En résulte un film complètement fou. Il y a bien sûr cette quantité incroyable de jambes brisées, de bras pétés, de ligaments sectionnés, de crânes explosés mais il y a surtout l'inventivité constante d'une mise en scène débridée et généreuse. Ca virevolte, ça court, ça saute mais ça reste fluide et lisible. L'espace de quelques instants on croirait retrouver le Tsui Hark des grandes années. Furieux, turbulent, sanglant, viscéral, le vertige Berandal atteint des sommets lors de quatre scènes monstrueuses. Il y a cette baston générale de prisonnier en mouvement constant. Puis cette poursuite en voiture alternant castagne en espace minuscule et cadreurs suicidaires passant de bagnoles en bagnoles. Après on a le passage à l'action de notre trio de tueurs mutiques. Enfin il y a ce final complètement barbare qui te laisse sur les rotules.

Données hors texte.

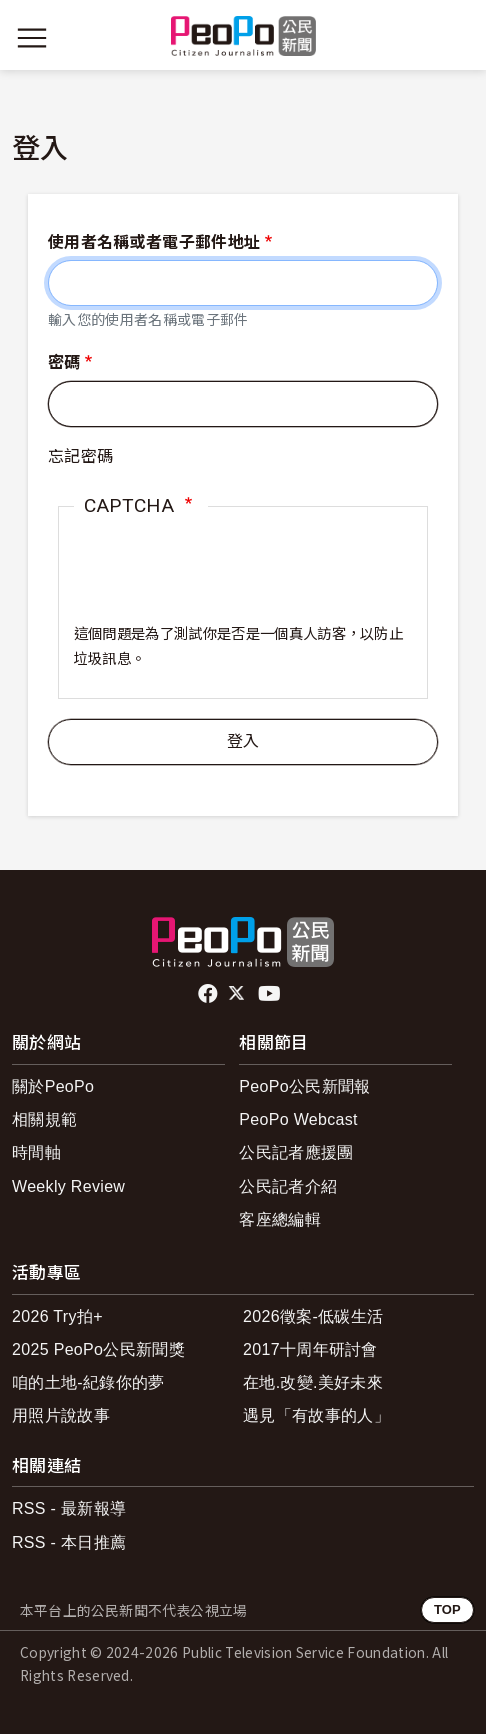  What do you see at coordinates (36, 1152) in the screenshot?
I see `時間軸` at bounding box center [36, 1152].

On pourra toujours pinailler en se disant qu'avec 2/3 armes à feu en plus il n'y aurait pas eu de film, qu'il y a certaines ambitions mal maîtrisés, que le faux air de Bruce Campbell arboré par Arifin Putra peut déstabiliser.... mais au final Berandal réussit tout de même à te coller au fond du siège alors qu'il ne bénéficie plus de l'effet de surprise. The Raid était un gros coup de latte dans la tronche qui avait ridiculisé tout (ou presque) le Cinéma d'action occidental de ces 10 dernières années, on avait compris qui était le patron. Berandal est simplement une piqûre de rappel faite avec une seringue qu'on t'enfonce généreusement entre les deux yeux à grand coup de coude.